**ACTIVITY**
Look below for the line holding "Nous contacter" and the line holding "Erstanbieter-Cookies werden direkt". Repeat those two and everything between, exactly.
______________________________
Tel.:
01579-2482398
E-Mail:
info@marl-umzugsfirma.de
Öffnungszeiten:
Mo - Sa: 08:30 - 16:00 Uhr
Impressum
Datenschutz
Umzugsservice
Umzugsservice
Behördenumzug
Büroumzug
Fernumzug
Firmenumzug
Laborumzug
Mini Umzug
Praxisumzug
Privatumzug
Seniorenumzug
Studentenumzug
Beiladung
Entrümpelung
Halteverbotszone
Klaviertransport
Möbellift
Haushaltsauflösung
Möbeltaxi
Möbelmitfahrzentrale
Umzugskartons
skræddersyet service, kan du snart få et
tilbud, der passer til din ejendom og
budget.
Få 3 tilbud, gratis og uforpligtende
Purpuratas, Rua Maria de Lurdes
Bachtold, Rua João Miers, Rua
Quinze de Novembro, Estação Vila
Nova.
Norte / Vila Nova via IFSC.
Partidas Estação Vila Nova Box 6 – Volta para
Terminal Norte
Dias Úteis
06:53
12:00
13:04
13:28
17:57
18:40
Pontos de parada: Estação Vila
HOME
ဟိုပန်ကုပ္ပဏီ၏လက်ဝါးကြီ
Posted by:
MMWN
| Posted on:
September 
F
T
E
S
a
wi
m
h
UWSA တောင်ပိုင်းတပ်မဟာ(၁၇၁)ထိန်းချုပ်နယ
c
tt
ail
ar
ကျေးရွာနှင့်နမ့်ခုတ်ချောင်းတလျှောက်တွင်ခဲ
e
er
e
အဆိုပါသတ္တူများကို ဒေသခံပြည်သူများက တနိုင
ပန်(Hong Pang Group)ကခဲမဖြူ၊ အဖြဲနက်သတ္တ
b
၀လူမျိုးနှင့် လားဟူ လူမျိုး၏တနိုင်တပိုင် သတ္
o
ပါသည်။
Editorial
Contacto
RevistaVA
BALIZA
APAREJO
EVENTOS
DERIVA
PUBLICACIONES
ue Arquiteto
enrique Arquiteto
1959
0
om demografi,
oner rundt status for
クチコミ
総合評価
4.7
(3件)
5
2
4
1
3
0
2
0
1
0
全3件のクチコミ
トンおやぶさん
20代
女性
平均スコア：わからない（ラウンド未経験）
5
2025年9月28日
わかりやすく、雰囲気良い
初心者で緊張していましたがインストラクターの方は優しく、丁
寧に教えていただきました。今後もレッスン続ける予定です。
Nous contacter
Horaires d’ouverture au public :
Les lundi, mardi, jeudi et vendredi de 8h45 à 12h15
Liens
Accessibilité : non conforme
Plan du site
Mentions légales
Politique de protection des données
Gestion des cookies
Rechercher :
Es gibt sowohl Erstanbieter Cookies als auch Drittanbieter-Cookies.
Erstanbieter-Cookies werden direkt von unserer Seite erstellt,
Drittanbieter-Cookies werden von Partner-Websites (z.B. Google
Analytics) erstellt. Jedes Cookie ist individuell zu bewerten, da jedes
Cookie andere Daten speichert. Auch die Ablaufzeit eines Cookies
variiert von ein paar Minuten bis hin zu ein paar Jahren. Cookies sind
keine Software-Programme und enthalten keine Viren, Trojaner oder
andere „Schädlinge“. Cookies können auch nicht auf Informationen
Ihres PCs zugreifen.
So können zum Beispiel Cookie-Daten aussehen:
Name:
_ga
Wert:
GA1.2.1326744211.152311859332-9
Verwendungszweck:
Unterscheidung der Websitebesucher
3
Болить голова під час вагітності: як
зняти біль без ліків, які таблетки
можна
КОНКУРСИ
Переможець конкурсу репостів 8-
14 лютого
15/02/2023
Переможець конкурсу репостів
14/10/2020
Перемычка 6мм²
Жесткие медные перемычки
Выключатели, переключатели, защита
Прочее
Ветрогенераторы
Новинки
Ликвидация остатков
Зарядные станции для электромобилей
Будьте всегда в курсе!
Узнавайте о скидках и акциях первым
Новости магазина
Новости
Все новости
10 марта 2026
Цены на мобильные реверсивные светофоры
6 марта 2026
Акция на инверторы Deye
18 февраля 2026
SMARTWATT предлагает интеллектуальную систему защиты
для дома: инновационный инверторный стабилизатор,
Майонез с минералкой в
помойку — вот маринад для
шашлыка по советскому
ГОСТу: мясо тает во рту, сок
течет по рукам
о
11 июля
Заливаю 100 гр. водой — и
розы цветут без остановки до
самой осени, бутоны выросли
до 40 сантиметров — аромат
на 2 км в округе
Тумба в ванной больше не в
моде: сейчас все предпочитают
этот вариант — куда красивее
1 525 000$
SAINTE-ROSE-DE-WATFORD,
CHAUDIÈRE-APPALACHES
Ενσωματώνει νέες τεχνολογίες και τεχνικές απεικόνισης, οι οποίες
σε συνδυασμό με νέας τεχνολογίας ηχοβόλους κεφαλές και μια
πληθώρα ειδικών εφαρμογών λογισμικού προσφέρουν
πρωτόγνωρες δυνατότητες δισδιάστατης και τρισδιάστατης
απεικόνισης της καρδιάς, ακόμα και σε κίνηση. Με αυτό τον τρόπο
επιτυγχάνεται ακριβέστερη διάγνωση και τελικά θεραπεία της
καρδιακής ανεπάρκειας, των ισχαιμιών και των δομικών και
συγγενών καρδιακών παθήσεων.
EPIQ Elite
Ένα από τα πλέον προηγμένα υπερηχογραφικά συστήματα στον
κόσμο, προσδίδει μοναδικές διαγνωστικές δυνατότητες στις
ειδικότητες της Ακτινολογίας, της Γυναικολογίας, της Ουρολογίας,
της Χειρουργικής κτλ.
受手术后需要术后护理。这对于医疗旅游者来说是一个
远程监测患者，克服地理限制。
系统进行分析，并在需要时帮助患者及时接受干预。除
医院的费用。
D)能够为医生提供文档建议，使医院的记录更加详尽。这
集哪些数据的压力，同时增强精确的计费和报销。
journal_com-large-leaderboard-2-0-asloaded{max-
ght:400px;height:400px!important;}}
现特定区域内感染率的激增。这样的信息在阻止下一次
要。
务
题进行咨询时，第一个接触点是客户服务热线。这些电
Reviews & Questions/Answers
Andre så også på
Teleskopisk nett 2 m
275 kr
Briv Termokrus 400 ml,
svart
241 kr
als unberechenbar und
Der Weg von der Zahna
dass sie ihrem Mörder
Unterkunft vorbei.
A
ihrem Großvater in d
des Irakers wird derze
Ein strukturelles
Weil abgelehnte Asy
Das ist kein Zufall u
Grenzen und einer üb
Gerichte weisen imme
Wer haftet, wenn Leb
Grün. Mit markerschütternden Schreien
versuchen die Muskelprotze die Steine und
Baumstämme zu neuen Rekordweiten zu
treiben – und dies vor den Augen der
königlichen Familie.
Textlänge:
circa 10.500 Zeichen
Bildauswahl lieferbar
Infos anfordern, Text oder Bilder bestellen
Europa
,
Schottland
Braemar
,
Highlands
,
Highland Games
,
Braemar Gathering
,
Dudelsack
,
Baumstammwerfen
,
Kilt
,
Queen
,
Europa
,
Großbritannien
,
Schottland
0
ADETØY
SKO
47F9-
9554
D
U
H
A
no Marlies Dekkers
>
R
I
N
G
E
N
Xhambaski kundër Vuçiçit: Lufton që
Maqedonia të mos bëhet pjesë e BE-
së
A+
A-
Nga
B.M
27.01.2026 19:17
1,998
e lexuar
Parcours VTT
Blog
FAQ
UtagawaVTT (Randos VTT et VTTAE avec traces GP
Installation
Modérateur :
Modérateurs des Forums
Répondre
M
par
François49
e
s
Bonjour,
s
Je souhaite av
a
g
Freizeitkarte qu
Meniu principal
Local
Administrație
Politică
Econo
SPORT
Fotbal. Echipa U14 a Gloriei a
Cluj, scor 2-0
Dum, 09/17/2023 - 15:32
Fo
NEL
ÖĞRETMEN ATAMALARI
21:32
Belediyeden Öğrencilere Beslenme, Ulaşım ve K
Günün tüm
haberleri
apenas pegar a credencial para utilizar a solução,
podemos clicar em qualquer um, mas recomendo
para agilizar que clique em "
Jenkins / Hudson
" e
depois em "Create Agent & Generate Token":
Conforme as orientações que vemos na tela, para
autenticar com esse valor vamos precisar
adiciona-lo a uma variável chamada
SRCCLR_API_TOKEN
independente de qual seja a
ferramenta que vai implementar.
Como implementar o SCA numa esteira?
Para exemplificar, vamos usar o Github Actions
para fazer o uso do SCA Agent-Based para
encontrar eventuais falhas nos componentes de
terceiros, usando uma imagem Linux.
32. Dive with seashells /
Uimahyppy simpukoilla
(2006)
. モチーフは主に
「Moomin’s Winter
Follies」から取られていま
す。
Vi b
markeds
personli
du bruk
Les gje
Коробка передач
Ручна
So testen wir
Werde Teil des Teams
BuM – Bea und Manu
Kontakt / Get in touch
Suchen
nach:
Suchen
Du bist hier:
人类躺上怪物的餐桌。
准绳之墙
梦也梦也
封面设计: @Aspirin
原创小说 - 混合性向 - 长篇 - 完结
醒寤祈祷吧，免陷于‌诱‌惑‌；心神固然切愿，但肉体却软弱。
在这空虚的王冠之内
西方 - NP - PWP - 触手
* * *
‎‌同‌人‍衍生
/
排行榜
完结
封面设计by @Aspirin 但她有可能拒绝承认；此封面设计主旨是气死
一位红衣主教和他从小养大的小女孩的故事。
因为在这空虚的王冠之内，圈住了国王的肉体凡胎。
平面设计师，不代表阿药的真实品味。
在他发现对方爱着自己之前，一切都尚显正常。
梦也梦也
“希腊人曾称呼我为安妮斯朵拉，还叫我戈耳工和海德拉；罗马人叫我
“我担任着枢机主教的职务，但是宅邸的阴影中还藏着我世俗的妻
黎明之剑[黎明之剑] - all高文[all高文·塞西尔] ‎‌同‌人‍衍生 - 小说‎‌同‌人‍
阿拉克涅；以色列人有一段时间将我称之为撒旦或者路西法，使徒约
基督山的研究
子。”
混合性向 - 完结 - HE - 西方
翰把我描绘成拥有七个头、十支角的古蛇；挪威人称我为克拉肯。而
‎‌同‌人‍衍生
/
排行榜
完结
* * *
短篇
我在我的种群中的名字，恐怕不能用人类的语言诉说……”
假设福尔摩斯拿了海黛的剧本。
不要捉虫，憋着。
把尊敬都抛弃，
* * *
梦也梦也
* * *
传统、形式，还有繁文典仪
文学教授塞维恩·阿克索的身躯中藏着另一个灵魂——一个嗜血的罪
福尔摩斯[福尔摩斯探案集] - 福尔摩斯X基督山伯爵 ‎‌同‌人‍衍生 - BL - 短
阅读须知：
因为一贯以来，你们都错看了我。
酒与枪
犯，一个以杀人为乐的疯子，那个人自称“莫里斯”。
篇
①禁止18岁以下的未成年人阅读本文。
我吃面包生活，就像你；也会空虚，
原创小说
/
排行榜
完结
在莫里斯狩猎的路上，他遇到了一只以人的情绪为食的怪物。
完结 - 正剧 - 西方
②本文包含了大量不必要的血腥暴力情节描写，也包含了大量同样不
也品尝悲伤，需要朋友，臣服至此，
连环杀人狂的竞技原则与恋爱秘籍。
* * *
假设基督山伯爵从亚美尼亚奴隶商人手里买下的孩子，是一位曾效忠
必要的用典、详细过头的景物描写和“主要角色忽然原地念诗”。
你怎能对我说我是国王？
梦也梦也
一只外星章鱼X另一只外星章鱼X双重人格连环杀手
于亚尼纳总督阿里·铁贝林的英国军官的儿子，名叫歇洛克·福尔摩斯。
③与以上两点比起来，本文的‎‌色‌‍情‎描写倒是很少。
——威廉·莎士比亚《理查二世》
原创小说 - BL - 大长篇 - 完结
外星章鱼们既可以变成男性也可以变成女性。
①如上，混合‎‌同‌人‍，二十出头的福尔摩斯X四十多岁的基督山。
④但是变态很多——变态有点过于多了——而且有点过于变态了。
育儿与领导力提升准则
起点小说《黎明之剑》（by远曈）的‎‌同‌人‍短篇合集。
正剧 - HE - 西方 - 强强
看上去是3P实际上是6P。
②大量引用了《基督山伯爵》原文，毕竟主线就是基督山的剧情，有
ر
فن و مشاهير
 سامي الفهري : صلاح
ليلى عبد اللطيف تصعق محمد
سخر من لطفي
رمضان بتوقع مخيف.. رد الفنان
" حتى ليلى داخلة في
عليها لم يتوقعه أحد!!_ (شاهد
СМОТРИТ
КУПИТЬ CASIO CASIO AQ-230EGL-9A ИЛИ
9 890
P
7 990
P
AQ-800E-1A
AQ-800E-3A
______________________________
**RESULT FOR THIS EXERCISE**
Nous contacter
Horaires d’ouverture au public :
Les lundi, mardi, jeudi et vendredi de 8h45 à 12h15
Liens
Accessibilité : non conforme
Plan du site
Mentions légales
Politique de protection des données
Gestion des cookies
Rechercher :
Es gibt sowohl Erstanbieter Cookies als auch Drittanbieter-Cookies.
Erstanbieter-Cookies werden direkt von unserer Seite erstellt,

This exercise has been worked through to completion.